Inverifi logo

ISO:27001

Annex A.5 - Information Security Controls

Get compliant with ISO:27001 – Annex A.5 and simplify compliance for your organisation.

This annex was created to ensure policies about how information is accessed, utilised and maintained are written and reviewed in line with the general direction of the organisation’s information security practices. This annex also addresses how to report on information security policies and how they relate to other corporate policies. The objective is to help protect an organisation’s capital and operations from a cyberattack, and includes two controls.

A.5.1 – Information security policy

A set of policies for information security should be defined, approved by management, published and communicated to employees and relevant stakeholders.

Implementation guidance

The information security policy document should express management commitment and set out the organisation’s approach to managing information security. 

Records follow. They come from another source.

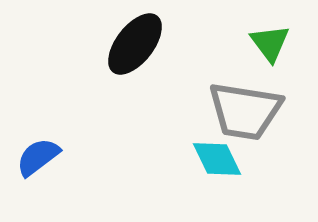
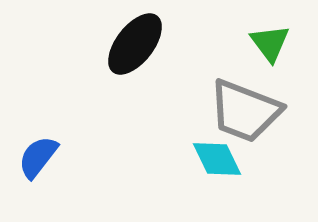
gray trapezoid: rotated 12 degrees clockwise
blue semicircle: rotated 15 degrees counterclockwise
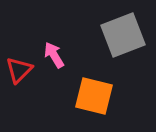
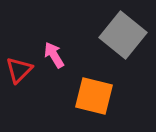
gray square: rotated 30 degrees counterclockwise
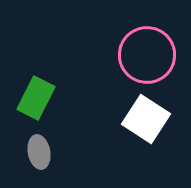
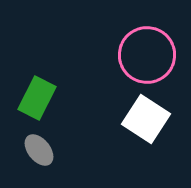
green rectangle: moved 1 px right
gray ellipse: moved 2 px up; rotated 28 degrees counterclockwise
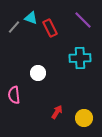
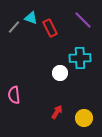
white circle: moved 22 px right
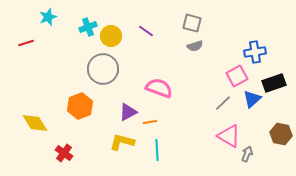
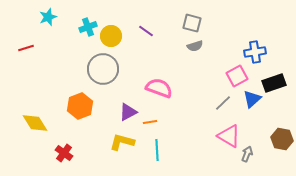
red line: moved 5 px down
brown hexagon: moved 1 px right, 5 px down
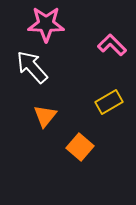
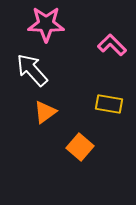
white arrow: moved 3 px down
yellow rectangle: moved 2 px down; rotated 40 degrees clockwise
orange triangle: moved 4 px up; rotated 15 degrees clockwise
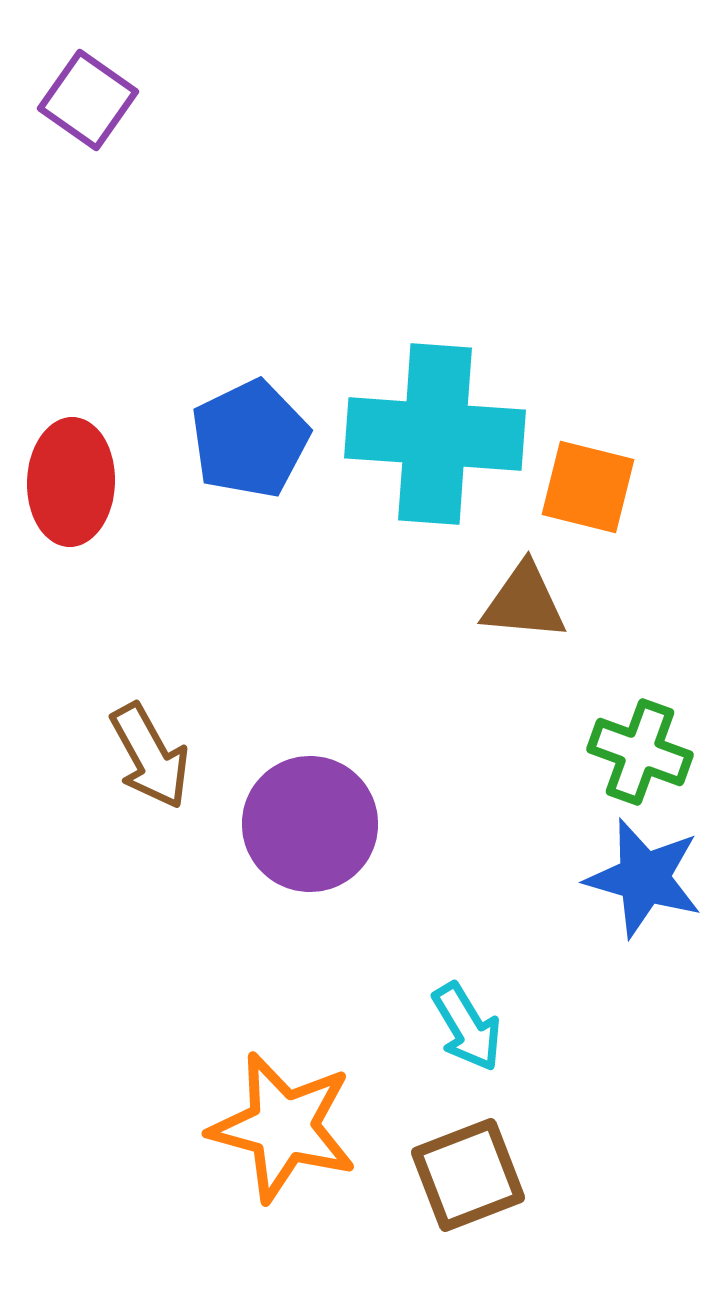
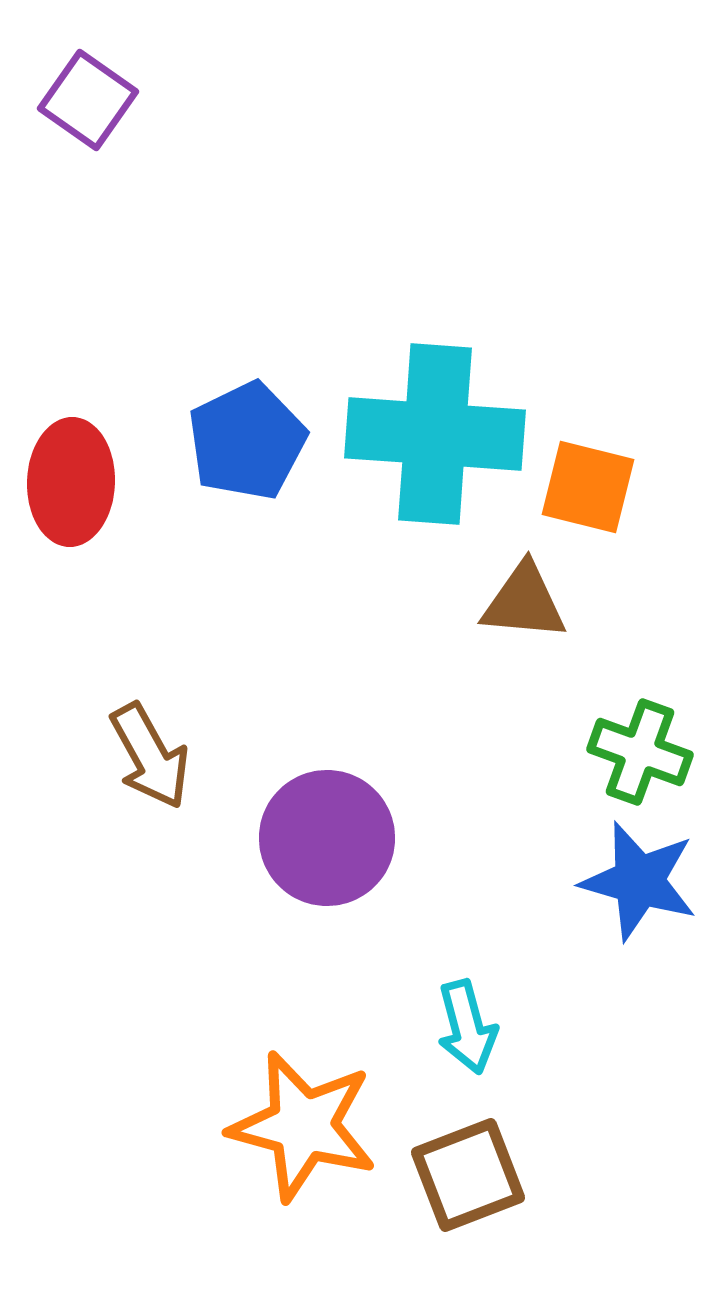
blue pentagon: moved 3 px left, 2 px down
purple circle: moved 17 px right, 14 px down
blue star: moved 5 px left, 3 px down
cyan arrow: rotated 16 degrees clockwise
orange star: moved 20 px right, 1 px up
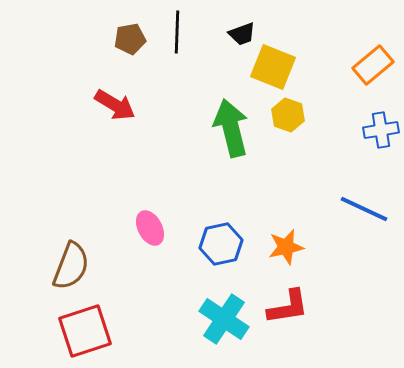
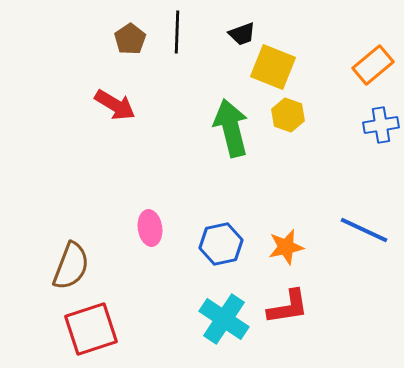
brown pentagon: rotated 24 degrees counterclockwise
blue cross: moved 5 px up
blue line: moved 21 px down
pink ellipse: rotated 20 degrees clockwise
red square: moved 6 px right, 2 px up
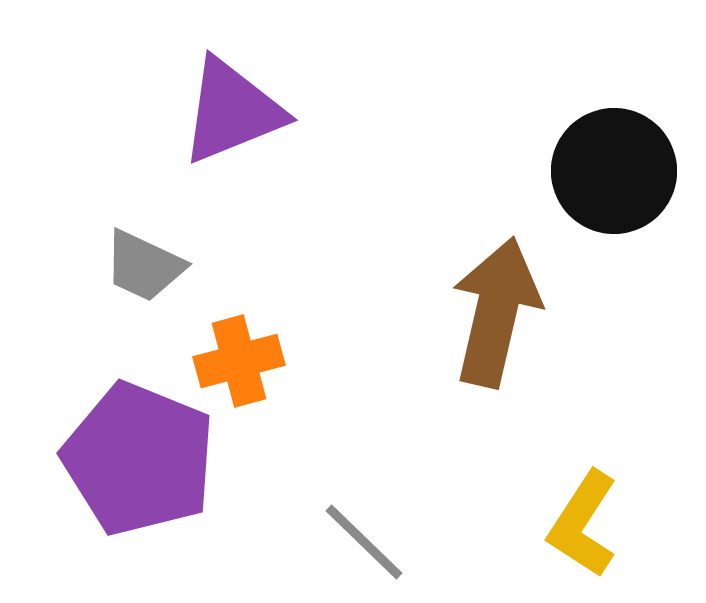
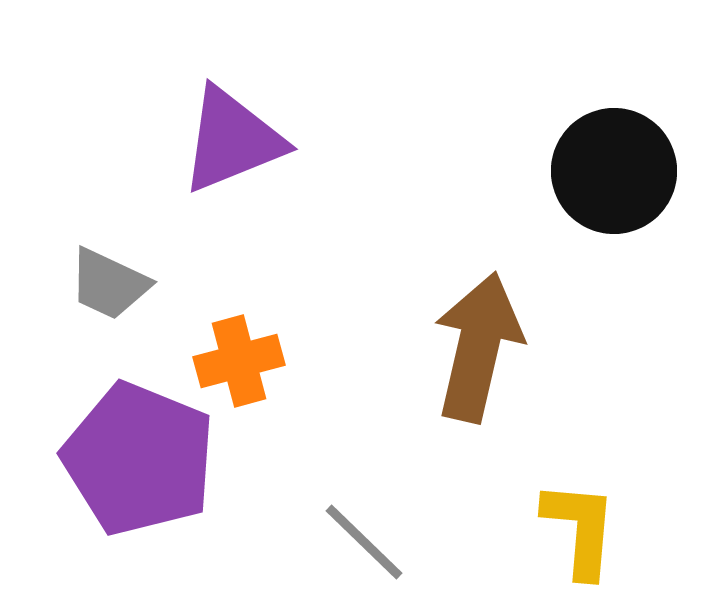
purple triangle: moved 29 px down
gray trapezoid: moved 35 px left, 18 px down
brown arrow: moved 18 px left, 35 px down
yellow L-shape: moved 3 px left, 5 px down; rotated 152 degrees clockwise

The policy document should contain:

  • Definition of information security, overall objectives and capacity, and the importance of security as an enabling mechanism for information sharing. 
  • Statement of management intent, supporting the goals and principles of information security in line with the business objectives and strategy.
  • A framework for setting control objectives and controls, including the structure of risk assessment and risk management.
  • A brief explanation of the security policies, principles, standards, and compliance requirements of particular importance to the organisations.
  • Definition of general and specific responsibilities for information security management, including reporting security incidents.
  • More documentation which may support the policy.

The policies should be communicated all round the organisation to users in a relevant, accessible and understandable manner.

A.5.2- Review of the policies for information security

To keep updated with any changes, whether internal or external, the organisation’s ISMS (information security management system) policies must be updated on a regular basis. Management changes, governing laws, industry standard, and technology examples of these developments. 

The documentation should always represent standards and procedures to preserve the confidentiality, integrity, and availability of files, and an information security breach may result in policy change and improvement.

Implementation guidance

The information security policy should have an owner who has approved management responsibility for the development, review, and evaluation of the security policy. The review should include evaluation of opportunities for improvement of the organisation’s information security policy and approach to managing information security in response to changes to the organisational environment, business circumstances, legal conditions, or technical environment. 

There should be defined management review procedures, including a schedule or period of the review. 

The input to the management review should include:

  • Feedback from interested parties.
  • Result of independent reviews.
  • Status of preventive and corrective actions.
  • Result of previous management reviews.
  • Process performance and information security policy compliance.
  • Chances that could affect the organisation’s approach to managing information security. 
  • Trends related to threats and vulnerabilities.
  • Reported information security incidents.
  • Recommendations provided by relevant authorities,

A record of the management review should be maintained.